Men attended, but only women and guest author lined up for photographer Jakob Margolis.
Valentina Polukhina was one of the women being honored during Mark Yakovlev‘s presentation of his book Joseph Brodsky and The Fate of Three Women. Valentina spoke at the Russian Cultural Center on Kensington High Street in London. She is one of the world’s leading scholars of the Russian Nobel poet Joseph Brodsky.

She proved it.
During her talk, she retold a story that she told me sometime earlier, so I’ll share it here. During her early days with the poet, she told him he was a second Pushkin. Not the first time he had been compared with the ur-Russian poet of all time, the author of the justly renowned Eugene Onegin.
But his reaction was skeptical. “Prove it!” he said.
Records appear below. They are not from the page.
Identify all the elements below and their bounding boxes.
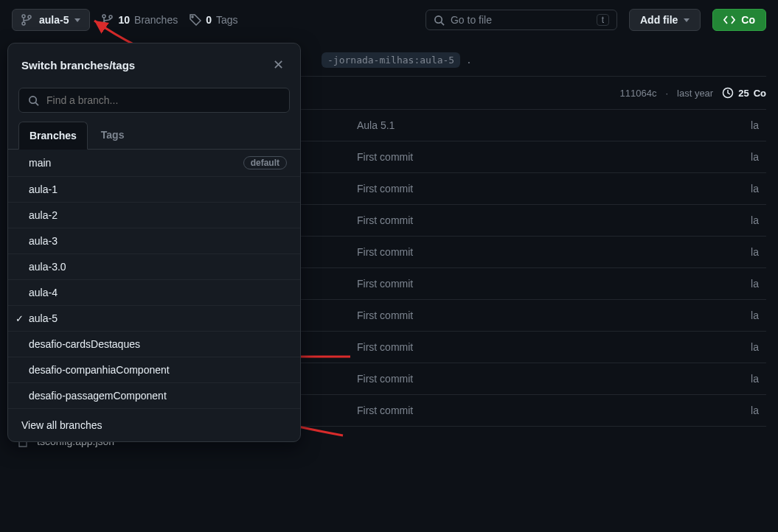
svg-point-6	[29, 96, 36, 102]
code-button[interactable]: Co	[712, 9, 766, 31]
branches-label: Branches	[134, 14, 178, 26]
search-icon	[28, 95, 39, 106]
branches-link[interactable]: 10 Branches	[102, 14, 178, 26]
branch-selector-button[interactable]: aula-5	[12, 9, 90, 31]
search-icon	[434, 15, 445, 26]
add-file-button[interactable]: Add file	[629, 9, 701, 31]
view-all-branches[interactable]: View all branches	[8, 409, 300, 441]
branch-item[interactable]: aula-4	[8, 280, 300, 306]
tab-tags[interactable]: Tags	[91, 122, 135, 149]
branch-name: aula-1	[29, 183, 58, 195]
branch-name: desafio-passagemComponent	[29, 390, 167, 402]
code-label: Co	[741, 14, 755, 26]
branch-name: main	[29, 157, 51, 169]
svg-point-1	[103, 22, 105, 25]
branch-item[interactable]: desafio-cardsDestaques	[8, 332, 300, 357]
commits-link[interactable]: 25 Co	[722, 87, 766, 99]
branch-item[interactable]: ✓aula-5	[8, 306, 300, 332]
branch-name: aula-3.0	[29, 261, 66, 273]
search-placeholder: Go to file	[451, 14, 492, 26]
branch-item[interactable]: aula-2	[8, 203, 300, 228]
commit-age: last year	[677, 88, 713, 99]
tag-icon	[190, 14, 201, 26]
commit-age: la	[751, 278, 760, 290]
branch-icon	[21, 14, 33, 26]
branch-item[interactable]: aula-1	[8, 177, 300, 203]
commits-suffix: Co	[754, 88, 766, 99]
branch-item[interactable]: maindefault	[8, 150, 300, 177]
branch-name: aula-4	[29, 287, 58, 298]
tags-label: Tags	[216, 14, 238, 26]
branch-item[interactable]: aula-3	[8, 228, 300, 254]
commit-age: la	[751, 151, 760, 163]
add-file-label: Add file	[640, 14, 678, 26]
svg-point-2	[109, 15, 112, 18]
check-icon: ✓	[15, 313, 24, 324]
close-icon[interactable]: ✕	[270, 54, 287, 76]
default-badge: default	[243, 156, 287, 169]
svg-point-0	[103, 15, 105, 18]
branch-name: desafio-companhiaComponent	[29, 364, 170, 376]
branch-name: desafio-cardsDestaques	[29, 338, 140, 350]
tab-branches[interactable]: Branches	[18, 122, 88, 150]
go-to-file-input[interactable]: Go to file t	[426, 10, 617, 30]
branch-selector-label: aula-5	[39, 14, 69, 26]
branches-count: 10	[118, 14, 130, 26]
commit-age: la	[751, 246, 760, 258]
sep: ·	[665, 88, 668, 99]
dropdown-title: Switch branches/tags	[21, 59, 135, 71]
chevron-down-icon	[684, 18, 690, 22]
commit-age: la	[751, 309, 760, 321]
code-icon	[723, 14, 735, 26]
find-branch-input[interactable]	[18, 88, 290, 113]
svg-point-4	[435, 15, 442, 22]
branch-item[interactable]: desafio-companhiaComponent	[8, 357, 300, 383]
commit-age: la	[751, 214, 760, 226]
commit-hash[interactable]: 111064c	[620, 88, 657, 99]
svg-point-3	[192, 16, 193, 18]
commit-age: la	[751, 373, 760, 385]
branch-dropdown: Switch branches/tags ✕ Branches Tags mai…	[7, 43, 301, 442]
find-branch-field[interactable]	[46, 94, 280, 106]
chevron-down-icon	[74, 18, 80, 22]
path-chip: -jornada-milhas:aula-5	[322, 52, 460, 68]
commits-count: 25	[738, 88, 749, 99]
branch-item[interactable]: desafio-passagemComponent	[8, 383, 300, 409]
path-dot: .	[466, 55, 472, 66]
tags-count: 0	[206, 14, 212, 26]
branch-name: aula-5	[29, 312, 58, 324]
branch-name: aula-2	[29, 209, 58, 221]
commit-age: la	[751, 341, 760, 353]
tags-link[interactable]: 0 Tags	[190, 14, 237, 26]
commit-age: la	[751, 119, 760, 131]
branch-item[interactable]: aula-3.0	[8, 254, 300, 280]
branch-name: aula-3	[29, 235, 58, 247]
commit-age: la	[751, 405, 760, 416]
branch-icon	[102, 14, 114, 26]
search-hotkey: t	[597, 14, 609, 26]
history-icon	[722, 87, 734, 99]
commit-age: la	[751, 183, 760, 195]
Her response: to interview his fellow Russian poets, writers, and other colleagues. That was volume 1 of the remarkably insightful Brodsky Through the Eyes of His Contemporaries. Then she followed up by interviewing his colleagues in other countries. That was volume 2. Then she interviewed still others for a third volume. (The series has been slightly abbreviated for the two-volume English-language series by Academic Studies Press.)
Humble Moi also spoke at the Russian Cultural Centre that evening, but my topic was George L. Kline, the pivotal scholar who smuggled his poems out of the Soviet Union and translated his Selected Poems. My words:
“George Kline was a modest and retiring man, but on occasion he could be as forthright and adamant as Nobel poet Joseph Brodsky himself. In a 1994 letter, he wrote: ‘Akhamatova discovered Brodsky for Russia, but I discovered him for the West.’ And in 1987, ‘I was the first in the West to recognize him as a major poet, and the first to translate his work in extenso.’
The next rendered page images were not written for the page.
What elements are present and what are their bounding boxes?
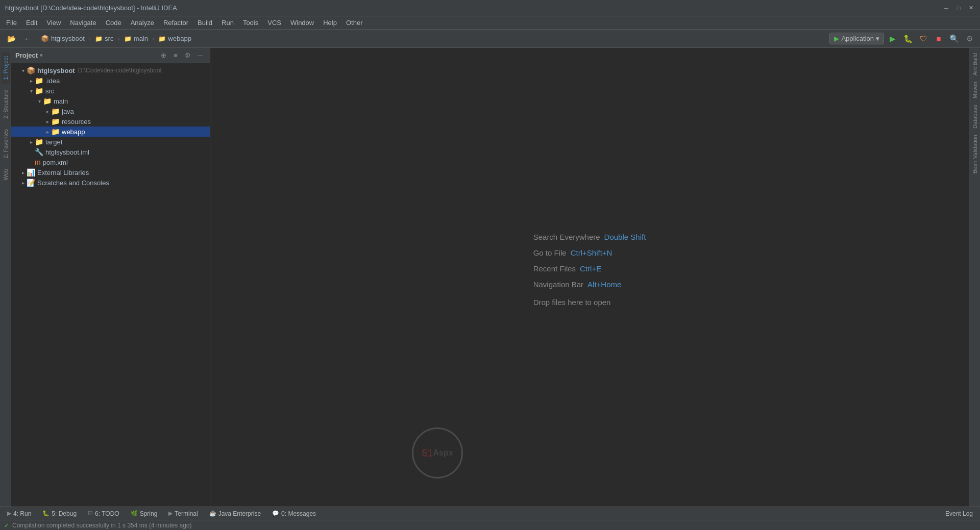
project-settings-button[interactable]: ⚙: [182, 50, 193, 61]
todo-tab-label: 6: TODO: [95, 510, 119, 517]
breadcrumb-main[interactable]: 📁 main: [122, 34, 150, 43]
hint-label-search: Search Everywhere: [533, 233, 600, 241]
menu-view[interactable]: View: [42, 18, 65, 28]
right-tab-bean-validation[interactable]: Bean Validation: [971, 132, 979, 176]
title-bar: htglsysboot [D:\Code\idea-code\htglsysbo…: [0, 0, 980, 16]
main-icon: 📁: [124, 35, 132, 42]
menu-other[interactable]: Other: [342, 18, 367, 28]
menu-tools[interactable]: Tools: [239, 18, 262, 28]
bottom-tab-debug[interactable]: 🐛 5: Debug: [37, 509, 82, 518]
tab-structure[interactable]: 2: Structure: [1, 86, 10, 123]
project-panel: Project ▾ ⊕ ≡ ⚙ ─ ▾ 📦 htglsysboot D:\Cod…: [11, 48, 210, 507]
java-enterprise-tab-icon: ☕: [209, 510, 216, 517]
target-folder-icon: 📁: [35, 138, 43, 146]
main-folder-icon: 📁: [43, 97, 52, 105]
bottom-tab-java-enterprise[interactable]: ☕ Java Enterprise: [204, 509, 266, 518]
close-button[interactable]: ✕: [967, 4, 975, 12]
tree-label-root: htglsysboot: [37, 67, 75, 74]
menu-bar: File Edit View Navigate Code Analyze Ref…: [0, 16, 980, 30]
right-tab-database[interactable]: Database: [971, 102, 979, 132]
right-tab-ant-build[interactable]: Ant Build: [971, 50, 979, 79]
menu-build[interactable]: Build: [193, 18, 216, 28]
hint-label-recent: Recent Files: [533, 264, 576, 273]
event-log-label: Event Log: [945, 510, 973, 517]
tab-project[interactable]: 1: Project: [1, 52, 10, 84]
tree-item-root[interactable]: ▾ 📦 htglsysboot D:\Code\idea-code\htglsy…: [11, 65, 210, 75]
tree-label-pom: pom.xml: [43, 159, 68, 166]
tree-item-external-libs[interactable]: ▸ 📊 External Libraries: [11, 167, 210, 178]
menu-code[interactable]: Code: [102, 18, 126, 28]
tree-item-java[interactable]: ▸ 📁 java: [11, 106, 210, 116]
menu-run[interactable]: Run: [217, 18, 238, 28]
right-tab-maven[interactable]: Maven: [971, 79, 979, 102]
watermark: 51 Aspx: [404, 420, 471, 486]
tree-path-root: D:\Code\idea-code\htglsysboot: [78, 67, 162, 74]
project-scope-button[interactable]: ≡: [170, 50, 181, 61]
bottom-tab-terminal[interactable]: ▶ Terminal: [163, 509, 203, 518]
tree-label-external-libs: External Libraries: [37, 169, 89, 176]
main-label: main: [134, 35, 148, 42]
project-add-button[interactable]: ⊕: [158, 50, 169, 61]
tree-item-target[interactable]: ▸ 📁 target: [11, 137, 210, 147]
hint-label-nav: Navigation Bar: [533, 280, 583, 289]
tree-label-target: target: [45, 138, 62, 146]
bottom-tab-event-log[interactable]: Event Log: [940, 509, 978, 518]
breadcrumb-root[interactable]: 📦 htglsysboot: [39, 34, 87, 43]
menu-analyze[interactable]: Analyze: [127, 18, 158, 28]
root-icon: 📦: [41, 35, 49, 42]
run-button[interactable]: ▶: [886, 32, 899, 45]
breadcrumb-webapp[interactable]: 📁 webapp: [156, 34, 193, 43]
menu-edit[interactable]: Edit: [22, 18, 41, 28]
debug-button[interactable]: 🐛: [901, 32, 915, 45]
iml-file-icon: 🔧: [35, 148, 43, 156]
breadcrumb-src[interactable]: 📁 src: [93, 34, 115, 43]
tree-arrow-target: ▸: [28, 139, 35, 145]
menu-navigate[interactable]: Navigate: [66, 18, 100, 28]
run-config-label: Application: [841, 35, 874, 42]
tree-item-pom[interactable]: ▸ m pom.xml: [11, 157, 210, 167]
title-text: htglsysboot [D:\Code\idea-code\htglsysbo…: [5, 4, 177, 12]
search-everywhere-button[interactable]: 🔍: [947, 32, 961, 45]
tab-web[interactable]: Web: [1, 165, 10, 184]
tree-label-iml: htglsysboot.iml: [45, 148, 89, 156]
window-controls: ─ □ ✕: [942, 4, 975, 12]
debug-tab-icon: 🐛: [42, 510, 50, 517]
run-tab-icon: ▶: [7, 510, 11, 517]
stop-button[interactable]: ■: [932, 32, 945, 45]
java-enterprise-tab-label: Java Enterprise: [218, 510, 261, 517]
tree-label-scratches: Scratches and Consoles: [37, 179, 109, 187]
webapp-icon: 📁: [158, 35, 166, 42]
menu-help[interactable]: Help: [319, 18, 341, 28]
project-title[interactable]: Project ▾: [15, 52, 42, 59]
coverage-button[interactable]: 🛡: [917, 32, 930, 45]
menu-vcs[interactable]: VCS: [263, 18, 285, 28]
tree-item-scratches[interactable]: ▸ 📝 Scratches and Consoles: [11, 178, 210, 188]
bottom-tab-messages[interactable]: 💬 0: Messages: [267, 509, 321, 518]
menu-refactor[interactable]: Refactor: [159, 18, 192, 28]
tree-item-idea[interactable]: ▸ 📁 .idea: [11, 75, 210, 86]
minimize-button[interactable]: ─: [942, 4, 950, 12]
run-config-section: ▶ Application ▾ ▶ 🐛 🛡 ■ 🔍 ⚙: [829, 32, 976, 45]
menu-window[interactable]: Window: [286, 18, 318, 28]
tree-item-webapp[interactable]: ▸ 📁 webapp: [11, 127, 210, 137]
bottom-tab-spring[interactable]: 🌿 Spring: [126, 509, 163, 518]
tree-item-iml[interactable]: ▸ 🔧 htglsysboot.iml: [11, 147, 210, 157]
maximize-button[interactable]: □: [954, 4, 963, 12]
tree-label-idea: .idea: [45, 77, 60, 85]
status-bar: ✓ Compilation completed successfully in …: [0, 520, 980, 530]
bottom-tab-todo[interactable]: ☑ 6: TODO: [83, 509, 125, 518]
toolbar: 📂 ← 📦 htglsysboot › 📁 src › 📁 main › 📁 w…: [0, 30, 980, 48]
settings-button[interactable]: ⚙: [963, 32, 976, 45]
terminal-tab-label: Terminal: [175, 510, 198, 517]
bottom-tab-run[interactable]: ▶ 4: Run: [2, 509, 36, 518]
tree-item-resources[interactable]: ▸ 📁 resources: [11, 116, 210, 127]
tab-favorites[interactable]: 2: Favorites: [1, 125, 10, 162]
tree-item-src[interactable]: ▾ 📁 src: [11, 86, 210, 96]
tree-item-main[interactable]: ▾ 📁 main: [11, 96, 210, 106]
open-project-button[interactable]: 📂: [4, 32, 18, 45]
back-button[interactable]: ←: [20, 32, 35, 45]
spring-tab-label: Spring: [140, 510, 158, 517]
menu-file[interactable]: File: [2, 18, 21, 28]
run-config-button[interactable]: ▶ Application ▾: [829, 33, 884, 44]
project-close-button[interactable]: ─: [194, 50, 206, 61]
“And it was true. What’s lesser known is how greatly this quiet Bryn Mawr professor supported scholars around the world who were working with Russian poetry and Brodsky in particular.
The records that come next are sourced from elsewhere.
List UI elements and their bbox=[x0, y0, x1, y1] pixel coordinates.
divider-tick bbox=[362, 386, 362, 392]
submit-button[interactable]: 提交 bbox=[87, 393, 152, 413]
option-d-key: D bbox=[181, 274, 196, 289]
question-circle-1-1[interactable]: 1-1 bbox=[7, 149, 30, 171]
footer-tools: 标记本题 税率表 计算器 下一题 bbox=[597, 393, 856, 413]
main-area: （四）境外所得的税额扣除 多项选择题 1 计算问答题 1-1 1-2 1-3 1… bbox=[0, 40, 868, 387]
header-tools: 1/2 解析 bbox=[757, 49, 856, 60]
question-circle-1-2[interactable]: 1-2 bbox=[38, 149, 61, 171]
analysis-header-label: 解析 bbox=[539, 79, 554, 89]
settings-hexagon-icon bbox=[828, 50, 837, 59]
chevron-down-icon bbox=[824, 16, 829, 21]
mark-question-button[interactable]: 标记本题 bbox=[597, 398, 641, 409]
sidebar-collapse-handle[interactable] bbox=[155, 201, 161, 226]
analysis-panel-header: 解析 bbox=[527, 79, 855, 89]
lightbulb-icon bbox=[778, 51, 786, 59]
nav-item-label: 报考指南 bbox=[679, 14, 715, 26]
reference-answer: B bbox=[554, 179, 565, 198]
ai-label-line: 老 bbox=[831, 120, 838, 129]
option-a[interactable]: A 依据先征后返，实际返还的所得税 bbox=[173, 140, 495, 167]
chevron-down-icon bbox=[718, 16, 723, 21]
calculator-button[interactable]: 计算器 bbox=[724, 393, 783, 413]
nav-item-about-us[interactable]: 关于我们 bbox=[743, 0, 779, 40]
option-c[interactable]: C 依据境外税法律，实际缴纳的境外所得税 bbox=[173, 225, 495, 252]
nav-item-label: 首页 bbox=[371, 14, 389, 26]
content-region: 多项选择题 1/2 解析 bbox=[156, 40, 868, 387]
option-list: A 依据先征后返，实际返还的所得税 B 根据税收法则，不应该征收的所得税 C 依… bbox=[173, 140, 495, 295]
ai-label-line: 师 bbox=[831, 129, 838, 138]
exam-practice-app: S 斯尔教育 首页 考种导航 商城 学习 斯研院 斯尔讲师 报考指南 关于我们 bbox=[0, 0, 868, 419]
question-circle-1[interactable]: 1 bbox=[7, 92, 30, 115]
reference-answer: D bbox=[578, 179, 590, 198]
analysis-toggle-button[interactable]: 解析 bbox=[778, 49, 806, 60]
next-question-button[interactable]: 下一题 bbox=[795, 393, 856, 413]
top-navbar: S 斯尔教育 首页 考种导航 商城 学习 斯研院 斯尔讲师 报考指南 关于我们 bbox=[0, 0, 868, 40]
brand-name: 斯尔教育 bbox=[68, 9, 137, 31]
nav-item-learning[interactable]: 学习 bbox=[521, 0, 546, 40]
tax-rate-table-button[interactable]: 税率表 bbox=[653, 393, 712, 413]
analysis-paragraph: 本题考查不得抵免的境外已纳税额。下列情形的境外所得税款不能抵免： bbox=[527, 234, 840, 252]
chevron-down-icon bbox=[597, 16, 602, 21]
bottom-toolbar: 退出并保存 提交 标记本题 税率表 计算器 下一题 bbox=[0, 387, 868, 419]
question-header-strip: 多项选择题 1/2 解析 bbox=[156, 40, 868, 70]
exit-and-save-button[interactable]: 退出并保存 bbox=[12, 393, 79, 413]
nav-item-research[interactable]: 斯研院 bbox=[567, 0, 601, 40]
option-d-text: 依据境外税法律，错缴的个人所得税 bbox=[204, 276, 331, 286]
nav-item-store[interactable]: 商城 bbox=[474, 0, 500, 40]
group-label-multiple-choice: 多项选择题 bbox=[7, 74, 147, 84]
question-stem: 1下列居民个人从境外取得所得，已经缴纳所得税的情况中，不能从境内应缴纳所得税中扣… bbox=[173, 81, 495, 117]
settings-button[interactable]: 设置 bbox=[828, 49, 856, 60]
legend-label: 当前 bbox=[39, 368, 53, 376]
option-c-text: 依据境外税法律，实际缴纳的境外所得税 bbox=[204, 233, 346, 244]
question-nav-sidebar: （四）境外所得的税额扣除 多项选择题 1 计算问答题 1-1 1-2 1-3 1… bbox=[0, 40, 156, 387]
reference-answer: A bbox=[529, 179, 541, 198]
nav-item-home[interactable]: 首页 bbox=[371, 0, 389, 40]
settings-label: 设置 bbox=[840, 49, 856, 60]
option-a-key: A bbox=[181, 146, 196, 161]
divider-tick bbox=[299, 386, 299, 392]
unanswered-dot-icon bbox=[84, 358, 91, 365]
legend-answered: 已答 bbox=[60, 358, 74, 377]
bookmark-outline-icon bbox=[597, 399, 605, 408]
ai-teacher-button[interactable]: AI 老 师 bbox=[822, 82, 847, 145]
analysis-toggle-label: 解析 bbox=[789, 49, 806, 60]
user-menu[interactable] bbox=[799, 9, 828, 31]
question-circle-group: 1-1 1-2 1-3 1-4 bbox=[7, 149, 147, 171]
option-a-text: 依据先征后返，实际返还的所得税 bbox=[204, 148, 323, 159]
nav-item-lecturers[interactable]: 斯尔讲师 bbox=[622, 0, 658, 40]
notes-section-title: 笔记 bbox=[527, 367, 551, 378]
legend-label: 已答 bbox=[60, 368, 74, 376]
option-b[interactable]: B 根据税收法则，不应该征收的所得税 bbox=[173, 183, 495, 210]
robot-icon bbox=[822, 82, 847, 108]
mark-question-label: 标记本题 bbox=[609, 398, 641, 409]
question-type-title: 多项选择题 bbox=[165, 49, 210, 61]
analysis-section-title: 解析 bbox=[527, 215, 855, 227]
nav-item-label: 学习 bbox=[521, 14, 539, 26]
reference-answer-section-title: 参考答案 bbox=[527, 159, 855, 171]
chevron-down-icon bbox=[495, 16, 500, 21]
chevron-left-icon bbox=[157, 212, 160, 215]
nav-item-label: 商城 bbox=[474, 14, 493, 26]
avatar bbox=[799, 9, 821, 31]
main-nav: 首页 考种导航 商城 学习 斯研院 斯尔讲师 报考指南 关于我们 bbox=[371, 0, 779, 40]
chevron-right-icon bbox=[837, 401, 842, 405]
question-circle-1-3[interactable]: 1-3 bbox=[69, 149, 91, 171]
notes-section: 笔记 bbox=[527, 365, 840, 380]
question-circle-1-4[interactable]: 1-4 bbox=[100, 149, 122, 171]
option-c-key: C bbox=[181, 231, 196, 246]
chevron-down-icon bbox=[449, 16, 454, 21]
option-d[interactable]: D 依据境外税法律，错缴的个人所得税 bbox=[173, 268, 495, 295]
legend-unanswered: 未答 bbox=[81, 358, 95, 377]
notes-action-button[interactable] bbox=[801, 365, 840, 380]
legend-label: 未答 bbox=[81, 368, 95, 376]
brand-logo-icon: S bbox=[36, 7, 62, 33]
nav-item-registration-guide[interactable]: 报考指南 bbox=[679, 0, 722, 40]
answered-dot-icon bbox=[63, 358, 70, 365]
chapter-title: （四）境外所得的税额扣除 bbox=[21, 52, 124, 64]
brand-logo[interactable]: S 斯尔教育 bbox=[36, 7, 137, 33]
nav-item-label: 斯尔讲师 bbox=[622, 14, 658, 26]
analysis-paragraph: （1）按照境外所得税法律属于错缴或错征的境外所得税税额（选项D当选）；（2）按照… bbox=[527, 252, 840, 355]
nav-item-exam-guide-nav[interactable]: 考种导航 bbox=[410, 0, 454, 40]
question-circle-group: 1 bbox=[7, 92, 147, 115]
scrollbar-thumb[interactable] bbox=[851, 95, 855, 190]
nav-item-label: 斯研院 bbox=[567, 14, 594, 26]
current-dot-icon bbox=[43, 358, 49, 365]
“Though we had never met face to face, George Kline was a regular presence in my life. My publication fifteen years ago of Joseph Brodsky: Conversations was my carte d’entree to this world, decades after I had studied with Brodsky at the University of Michigan. Some months after publication George sent me a multi-page letter noting the errata in my text. I later learned that anyone in the world who wrote or published something about Joseph Brodsky could expect such a letter, delineating the errors in the text. He did the same for his own works, carefully setting out the mistakes.

Answering a question or two. (Photo: Jakob Margolis)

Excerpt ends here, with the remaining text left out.